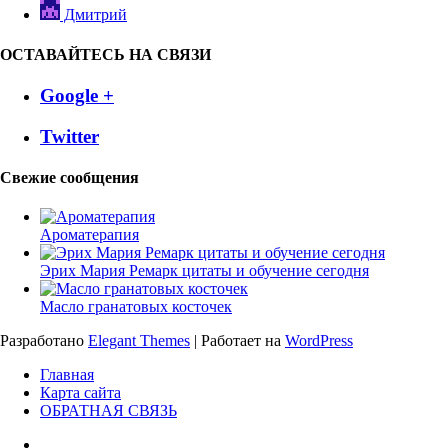
Дмитрий
ОСТАВАЙТЕСЬ НА СВЯЗИ
Google +
Twitter
Свежие сообщения
Ароматерапия
Эрих Мария Ремарк цитаты и обучение сегодня
Масло гранатовых косточек
Разработано
Elegant Themes
| Работает на
WordPress
Главная
Карта сайта
ОБРАТНАЯ СВЯЗЬ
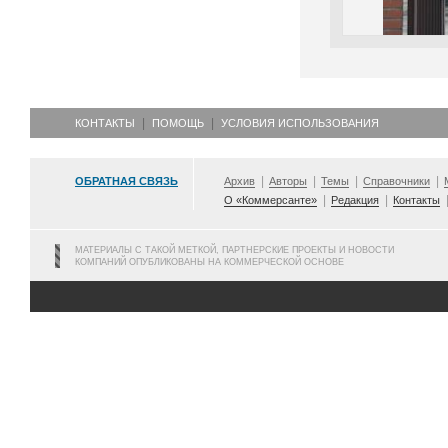
КОНТАКТЫ
ПОМОЩЬ
УСЛОВИЯ ИСПОЛЬЗОВАНИЯ
ОБРАТНАЯ СВЯЗЬ
Архив
Авторы
Темы
Справочники
О «Коммерсанте»
Редакция
Контакты
МАТЕРИАЛЫ С ТАКОЙ МЕТКОЙ, ПАРТНЕРСКИЕ ПРОЕКТЫ И НОВОСТИ
КОМПАНИЙ ОПУБЛИКОВАНЫ НА КОММЕРЧЕСКОЙ ОСНОВЕ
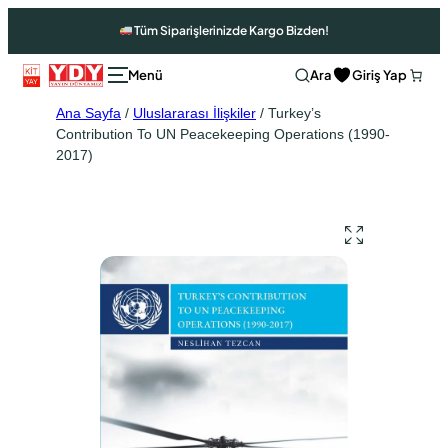
Tüm Siparişlerinizde Kargo Bizden!
Ara
Giriş Yap
Ana Sayfa
/
Uluslararası İlişkiler
/ Turkey’s
Contribution To UN Peacekeeping Operations (1990-
2017)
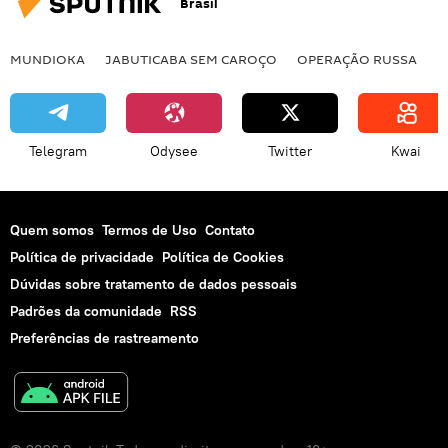
Brasil
MUNDIOKA
JABUTICABA SEM CAROÇO
OPERAÇÃO RUSSA
I
Telegram
Odysee
Twitter
Kwai
Quem somos
Termos de Uso
Contato
Política de privacidade
Política de Cookies
Dúvidas sobre tratamento de dados pessoais
Padrões da comunidade
RSS
Preferências de rastreamento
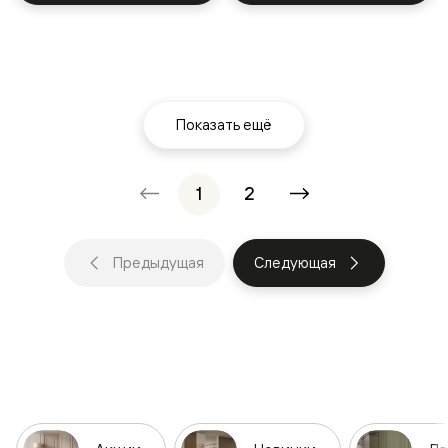
Показать ещё
1
2
Предыдущая
Следующая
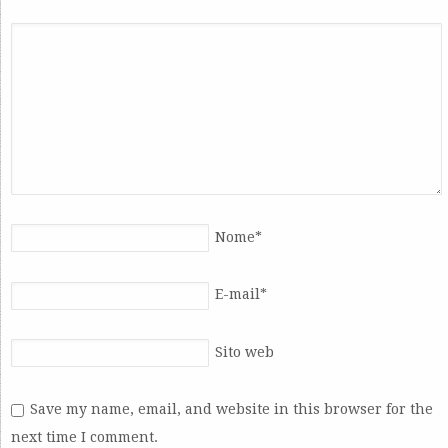
Nome
*
E-mail
*
Sito web
Save my name, email, and website in this browser for the
next time I comment.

######

> **ABOUT THIS TASK**
Only the text of the entries above is to be given again, exactly, with the pictures left out.

> **OUTPUT OF THE TASK**
Дмитрий
ОСТАВАЙТЕСЬ НА СВЯЗИ
Google +
Twitter
Свежие сообщения
Ароматерапия
Эрих Мария Ремарк цитаты и обучение сегодня
Масло гранатовых косточек
Разработано
Elegant Themes
| Работает на
WordPress
Главная
Карта сайта
ОБРАТНАЯ СВЯЗЬ
КОНТАКТЫ
ПОМОЩЬ
УСЛОВИЯ ИСПОЛЬЗОВАНИЯ
ОБРАТНАЯ СВЯЗЬ
Архив
Авторы
Темы
Справочники
О «Коммерсанте»
Редакция
Контакты
МАТЕРИАЛЫ С ТАКОЙ МЕТКОЙ, ПАРТНЕРСКИЕ ПРОЕКТЫ И НОВОСТИ
КОМПАНИЙ ОПУБЛИКОВАНЫ НА КОММЕРЧЕСКОЙ ОСНОВЕ
Tüm Siparişlerinizde Kargo Bizden!
Ara
Giriş Yap
Ana Sayfa
/
Uluslararası İlişkiler
/ Turkey’s
Contribution To UN Peacekeeping Operations (1990-
2017)
Brasil
MUNDIOKA
JABUTICABA SEM CAROÇO
OPERAÇÃO RUSSA
I
Telegram
Odysee
Twitter
Kwai
Quem somos
Termos de Uso
Contato
Política de privacidade
Política de Cookies
Dúvidas sobre tratamento de dados pessoais
Padrões da comunidade
RSS
Preferências de rastreamento
Показать ещё
1
2
Предыдущая
Следующая
Nome
*
E-mail
*
Sito web
Save my name, email, and website in this browser for the
next time I comment.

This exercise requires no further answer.